Data supplied START
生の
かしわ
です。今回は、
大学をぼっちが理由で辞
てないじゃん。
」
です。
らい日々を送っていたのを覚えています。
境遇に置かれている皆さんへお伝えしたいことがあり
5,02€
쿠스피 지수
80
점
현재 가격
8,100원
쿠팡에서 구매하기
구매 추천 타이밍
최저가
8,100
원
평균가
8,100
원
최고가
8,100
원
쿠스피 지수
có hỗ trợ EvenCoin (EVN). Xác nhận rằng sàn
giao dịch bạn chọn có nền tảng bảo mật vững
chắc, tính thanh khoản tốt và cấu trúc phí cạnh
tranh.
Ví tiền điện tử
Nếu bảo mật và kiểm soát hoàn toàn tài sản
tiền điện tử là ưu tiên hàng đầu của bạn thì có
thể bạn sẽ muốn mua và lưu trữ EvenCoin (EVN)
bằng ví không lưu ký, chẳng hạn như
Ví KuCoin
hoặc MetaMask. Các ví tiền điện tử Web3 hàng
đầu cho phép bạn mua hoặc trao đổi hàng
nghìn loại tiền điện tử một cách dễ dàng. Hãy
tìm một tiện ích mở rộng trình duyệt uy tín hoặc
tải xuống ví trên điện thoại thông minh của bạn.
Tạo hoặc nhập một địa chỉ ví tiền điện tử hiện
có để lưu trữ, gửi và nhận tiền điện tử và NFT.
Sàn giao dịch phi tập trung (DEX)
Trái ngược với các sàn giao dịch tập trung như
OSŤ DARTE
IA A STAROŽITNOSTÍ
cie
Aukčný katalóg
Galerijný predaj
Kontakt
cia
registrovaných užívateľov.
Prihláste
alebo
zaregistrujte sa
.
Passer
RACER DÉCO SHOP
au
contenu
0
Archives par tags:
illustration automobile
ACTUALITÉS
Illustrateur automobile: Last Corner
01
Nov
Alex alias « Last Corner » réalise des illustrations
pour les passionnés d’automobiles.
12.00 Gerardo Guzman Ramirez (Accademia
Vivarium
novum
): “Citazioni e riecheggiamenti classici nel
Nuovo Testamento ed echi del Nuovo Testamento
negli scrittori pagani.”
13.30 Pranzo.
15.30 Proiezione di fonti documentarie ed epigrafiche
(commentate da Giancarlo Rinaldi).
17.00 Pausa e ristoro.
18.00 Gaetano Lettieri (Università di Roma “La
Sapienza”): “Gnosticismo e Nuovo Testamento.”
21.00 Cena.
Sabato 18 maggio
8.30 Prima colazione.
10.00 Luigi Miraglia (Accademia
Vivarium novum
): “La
Data supplied END
▸ **What needs to be done**:
What is the number of lines in the entries above that contain the string "hoặc"? Reply with the number and nothing more.

▸ **Reply to the exercise**:
4